Vers un nouveau choc pétrolier ?
- Valérie Plagnol, Présidente

- 31 mars
- 3 min de lecture

par Valérie Plagnol, présidente du Cercle des Épargnants
Le déclenchement d’attaques conjointes des Etats-Unis et d’Israël à l’encontre de l’Iran le 28 février dernier, a immédiatement entraîné une hausse des prix du pétrole. Ainsi l’indice de référence du Brent, a rapidement approché puis dépassé les 100$/baril, un niveau plus revu depuis le rebond post-covid de 2022 et surtout l’emballement qui avait précédé la crise de 2008. La surprise de la riposte iranienne, en visant les pays voisins de la région, puis la menace de fermeture du détroit d’Ormuz, a également précipité l’envolée des prix du gaz naturel, en provenance notamment du Quatar.
L’Asie, et plus particulièrement la Chine et l’Inde, sont les principaux clients de la région. A la panique des populations locales et la paralysie du trafic aérien et maritime de la région, a succédé la crainte d’une interruption durable des livraisons d’énergie, à mesure que les destructions et le blocus s’intensifiaient. Au moment où nous écrivons, l’Iran et les Etats-Unis pourraient engager des négociations.
A ce stade, la durée comme l’issue de la crise restent pour le moins incertaines et conditionnent la normalisation des prix des énergies en cause. Faut-il pour autant s’inquiéter ? Frédéric Gonand, professeur d'économie à l'Université Paris Dauphine-PSL dans l’interview qu’il nous a accordée, dresse un état des lieux quant à l’évolution des prix du pétrole et du gaz comme de l’importance que représente le détroit d’Ormuz dans le transit d’autres matières premières, pour ne citer que celles-là. Le risque de pénurie n’est pas immédiat, sauf si le conflit devait durer au-delà des 4 à 6 semaines envisagées par de nombreux experts. De même une menace persistante sur le détroit et une réduction significative du trafic maritime pèseraient durablement sur les prix de l’énergie.
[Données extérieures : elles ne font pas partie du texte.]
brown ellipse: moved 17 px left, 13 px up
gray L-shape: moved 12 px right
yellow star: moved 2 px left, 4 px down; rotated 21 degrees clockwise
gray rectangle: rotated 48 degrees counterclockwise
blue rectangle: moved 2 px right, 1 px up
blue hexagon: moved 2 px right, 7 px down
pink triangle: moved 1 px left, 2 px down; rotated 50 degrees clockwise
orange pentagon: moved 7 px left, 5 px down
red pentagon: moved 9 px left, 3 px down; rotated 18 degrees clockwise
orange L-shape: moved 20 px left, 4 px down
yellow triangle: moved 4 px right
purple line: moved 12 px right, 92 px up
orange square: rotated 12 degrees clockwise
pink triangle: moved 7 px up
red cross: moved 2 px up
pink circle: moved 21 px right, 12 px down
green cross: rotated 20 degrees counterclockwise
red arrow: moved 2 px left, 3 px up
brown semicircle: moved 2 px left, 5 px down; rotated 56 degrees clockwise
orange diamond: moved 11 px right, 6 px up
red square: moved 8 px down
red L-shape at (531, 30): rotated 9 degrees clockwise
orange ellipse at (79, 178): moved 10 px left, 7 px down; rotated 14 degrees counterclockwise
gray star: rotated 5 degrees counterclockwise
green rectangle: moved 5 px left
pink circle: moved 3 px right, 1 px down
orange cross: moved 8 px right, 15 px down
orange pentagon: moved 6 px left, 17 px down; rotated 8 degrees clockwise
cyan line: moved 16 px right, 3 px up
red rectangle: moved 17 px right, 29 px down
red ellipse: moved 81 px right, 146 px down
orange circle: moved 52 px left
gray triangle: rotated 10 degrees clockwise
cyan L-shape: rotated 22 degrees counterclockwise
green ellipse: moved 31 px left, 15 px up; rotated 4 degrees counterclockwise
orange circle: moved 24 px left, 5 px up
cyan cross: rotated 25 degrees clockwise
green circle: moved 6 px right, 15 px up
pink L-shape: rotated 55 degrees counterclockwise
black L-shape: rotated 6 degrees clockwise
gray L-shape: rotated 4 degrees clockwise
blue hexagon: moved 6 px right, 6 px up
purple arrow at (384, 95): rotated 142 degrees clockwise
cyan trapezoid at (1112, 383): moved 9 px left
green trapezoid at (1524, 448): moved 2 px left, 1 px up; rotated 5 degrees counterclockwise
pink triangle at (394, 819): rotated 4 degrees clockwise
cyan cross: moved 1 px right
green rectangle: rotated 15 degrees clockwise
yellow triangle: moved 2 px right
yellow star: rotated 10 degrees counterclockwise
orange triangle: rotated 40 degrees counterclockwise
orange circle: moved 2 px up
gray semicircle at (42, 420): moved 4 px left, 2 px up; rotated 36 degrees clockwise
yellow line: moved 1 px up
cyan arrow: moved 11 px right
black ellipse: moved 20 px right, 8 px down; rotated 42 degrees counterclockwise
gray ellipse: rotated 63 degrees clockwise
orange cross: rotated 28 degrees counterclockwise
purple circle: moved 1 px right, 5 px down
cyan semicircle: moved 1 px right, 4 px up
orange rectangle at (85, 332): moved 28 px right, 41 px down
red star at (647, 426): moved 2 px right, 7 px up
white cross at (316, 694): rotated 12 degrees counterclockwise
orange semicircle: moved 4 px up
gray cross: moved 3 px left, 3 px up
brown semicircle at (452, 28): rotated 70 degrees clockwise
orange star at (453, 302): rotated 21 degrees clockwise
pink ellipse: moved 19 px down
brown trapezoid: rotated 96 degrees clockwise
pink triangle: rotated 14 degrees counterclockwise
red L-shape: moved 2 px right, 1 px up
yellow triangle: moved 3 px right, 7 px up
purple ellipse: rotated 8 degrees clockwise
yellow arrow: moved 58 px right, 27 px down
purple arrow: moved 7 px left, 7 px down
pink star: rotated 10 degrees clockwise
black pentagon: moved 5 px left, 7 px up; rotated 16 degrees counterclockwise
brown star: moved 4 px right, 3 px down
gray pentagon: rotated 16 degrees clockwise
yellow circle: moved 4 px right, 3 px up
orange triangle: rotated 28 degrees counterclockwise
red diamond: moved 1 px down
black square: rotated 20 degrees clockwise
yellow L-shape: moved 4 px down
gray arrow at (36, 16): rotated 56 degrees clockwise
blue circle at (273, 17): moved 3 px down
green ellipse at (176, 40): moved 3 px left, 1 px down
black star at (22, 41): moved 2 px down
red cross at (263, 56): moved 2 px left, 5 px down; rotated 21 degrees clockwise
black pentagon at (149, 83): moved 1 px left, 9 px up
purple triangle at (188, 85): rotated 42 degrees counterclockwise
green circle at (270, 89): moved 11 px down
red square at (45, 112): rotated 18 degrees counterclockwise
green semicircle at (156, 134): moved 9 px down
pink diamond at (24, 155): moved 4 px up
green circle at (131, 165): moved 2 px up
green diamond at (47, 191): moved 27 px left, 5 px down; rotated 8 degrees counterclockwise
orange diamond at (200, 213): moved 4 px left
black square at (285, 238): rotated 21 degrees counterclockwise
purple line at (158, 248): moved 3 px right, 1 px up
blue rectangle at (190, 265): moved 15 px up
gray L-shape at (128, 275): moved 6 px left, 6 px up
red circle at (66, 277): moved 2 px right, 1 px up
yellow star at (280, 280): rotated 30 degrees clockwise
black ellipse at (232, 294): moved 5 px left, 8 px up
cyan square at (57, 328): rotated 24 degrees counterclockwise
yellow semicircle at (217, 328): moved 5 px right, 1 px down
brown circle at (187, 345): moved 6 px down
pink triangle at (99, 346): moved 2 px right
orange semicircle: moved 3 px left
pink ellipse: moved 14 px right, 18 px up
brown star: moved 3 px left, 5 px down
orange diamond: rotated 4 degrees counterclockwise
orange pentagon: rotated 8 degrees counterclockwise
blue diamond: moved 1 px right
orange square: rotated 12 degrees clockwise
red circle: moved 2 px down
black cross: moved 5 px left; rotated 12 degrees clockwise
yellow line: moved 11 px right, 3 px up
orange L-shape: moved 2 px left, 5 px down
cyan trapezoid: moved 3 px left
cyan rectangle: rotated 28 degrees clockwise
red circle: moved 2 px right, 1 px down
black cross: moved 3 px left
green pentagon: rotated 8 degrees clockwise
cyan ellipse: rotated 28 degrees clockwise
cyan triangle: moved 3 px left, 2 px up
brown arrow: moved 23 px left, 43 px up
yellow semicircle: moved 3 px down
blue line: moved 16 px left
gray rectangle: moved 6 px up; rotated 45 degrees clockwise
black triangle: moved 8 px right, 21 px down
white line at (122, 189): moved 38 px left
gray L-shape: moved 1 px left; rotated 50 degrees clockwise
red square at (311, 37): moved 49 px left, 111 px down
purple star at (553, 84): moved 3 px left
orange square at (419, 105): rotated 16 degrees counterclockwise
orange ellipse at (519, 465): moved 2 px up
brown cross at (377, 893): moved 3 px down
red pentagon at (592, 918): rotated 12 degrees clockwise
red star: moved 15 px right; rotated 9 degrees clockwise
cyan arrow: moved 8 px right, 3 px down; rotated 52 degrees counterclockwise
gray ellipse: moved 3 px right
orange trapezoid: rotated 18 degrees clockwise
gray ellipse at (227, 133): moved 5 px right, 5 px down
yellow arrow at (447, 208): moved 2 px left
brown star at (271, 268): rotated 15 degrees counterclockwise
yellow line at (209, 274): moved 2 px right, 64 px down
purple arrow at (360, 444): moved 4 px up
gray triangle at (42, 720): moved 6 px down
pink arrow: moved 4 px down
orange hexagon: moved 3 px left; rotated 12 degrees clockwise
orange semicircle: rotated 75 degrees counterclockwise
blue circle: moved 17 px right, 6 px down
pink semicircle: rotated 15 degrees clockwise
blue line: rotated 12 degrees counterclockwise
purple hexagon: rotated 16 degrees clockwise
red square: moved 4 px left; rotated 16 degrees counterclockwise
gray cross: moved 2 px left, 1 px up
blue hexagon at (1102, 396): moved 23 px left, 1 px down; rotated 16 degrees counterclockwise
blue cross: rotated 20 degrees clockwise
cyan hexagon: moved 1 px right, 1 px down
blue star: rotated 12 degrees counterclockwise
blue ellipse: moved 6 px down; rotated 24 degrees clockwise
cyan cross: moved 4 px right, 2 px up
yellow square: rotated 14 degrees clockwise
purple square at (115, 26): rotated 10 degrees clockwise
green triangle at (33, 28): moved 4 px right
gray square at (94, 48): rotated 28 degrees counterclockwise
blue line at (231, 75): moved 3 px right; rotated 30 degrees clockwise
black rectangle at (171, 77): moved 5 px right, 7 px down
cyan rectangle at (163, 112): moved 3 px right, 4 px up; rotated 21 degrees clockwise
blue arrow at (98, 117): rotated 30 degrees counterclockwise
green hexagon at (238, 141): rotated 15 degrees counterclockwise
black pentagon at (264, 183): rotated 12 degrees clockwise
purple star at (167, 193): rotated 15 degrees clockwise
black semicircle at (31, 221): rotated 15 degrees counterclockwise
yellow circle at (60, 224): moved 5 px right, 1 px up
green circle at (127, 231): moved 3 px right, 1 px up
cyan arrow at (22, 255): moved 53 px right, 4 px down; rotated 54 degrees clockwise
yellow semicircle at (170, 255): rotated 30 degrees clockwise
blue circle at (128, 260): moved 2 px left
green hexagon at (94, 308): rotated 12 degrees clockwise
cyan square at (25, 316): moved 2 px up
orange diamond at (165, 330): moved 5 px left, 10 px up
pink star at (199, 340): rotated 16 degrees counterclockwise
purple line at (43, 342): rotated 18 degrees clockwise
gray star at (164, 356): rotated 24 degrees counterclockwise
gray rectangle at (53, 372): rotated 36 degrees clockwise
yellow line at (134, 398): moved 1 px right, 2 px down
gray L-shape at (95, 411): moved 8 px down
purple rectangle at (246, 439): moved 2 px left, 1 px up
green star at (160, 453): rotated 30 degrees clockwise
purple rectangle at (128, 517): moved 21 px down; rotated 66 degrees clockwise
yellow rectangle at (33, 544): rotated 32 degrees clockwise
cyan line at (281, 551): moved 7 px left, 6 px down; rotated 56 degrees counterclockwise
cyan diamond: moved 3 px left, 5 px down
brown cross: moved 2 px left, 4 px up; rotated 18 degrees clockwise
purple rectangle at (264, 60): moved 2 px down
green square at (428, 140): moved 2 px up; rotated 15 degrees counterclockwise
Or, même si l’Europe est moins directement concernée par les approvisionnements en provenance du Moyen Orient, les prix sont mondiaux et se répercutent globalement.
Si la France subit comme tous la hausse des prix du pétrole, rappelons que :
- Contrairement aux chocs des années 70, celui-ci n’est plus utilisé pour nous fournir de l’électricité ;
- De même, nous sommes moins dépendants que nos voisins du gaz naturel, du fait de la part majoritaire de notre production nucléaire et hydroélectrique dans notre mix énergétique ;
- Enfin, comme dans tout l’hémisphère nord, l’arrivée du printemps réduit nos besoins immédiats en gaz, tandis que la campagne de remplissage des stocks pour l’hiver prochain débutera en avril.
Il n’empêche, l’industrie devrait particulièrement souffrir de ces hausses de prix. Seront-elles intégralement transférées dans les prix finaux ? Cela dépendra de la durée du conflit comme de l’importance de la demande finale. D’ores et déjà, on peut retirer quelques points de croissance aux estimations faites, ce qui laisse peu de marge dans une Europe aux perspectives très modestes. Plus encore, la crise actuelle devrait nous inciter à poursuivre nos efforts en direction de la transition énergétique. Le hausse des prix des énergies fossiles est une incitation à se tourner vers des énergies désormais plus rentables, produites sur notre sol. La réponse de l’Europe à ces bouleversements ne peut être que structurelle et donc de plus longue haleine. Mais il serait regrettable de reculer sur le chemin que nous avons pris.
Comme chaque année, vous avez ou allez recevoir vos états de situation. C’est l’occasion de faire le point sur votre situation patrimoniale, votre épargne, vos projets. Profitez-en !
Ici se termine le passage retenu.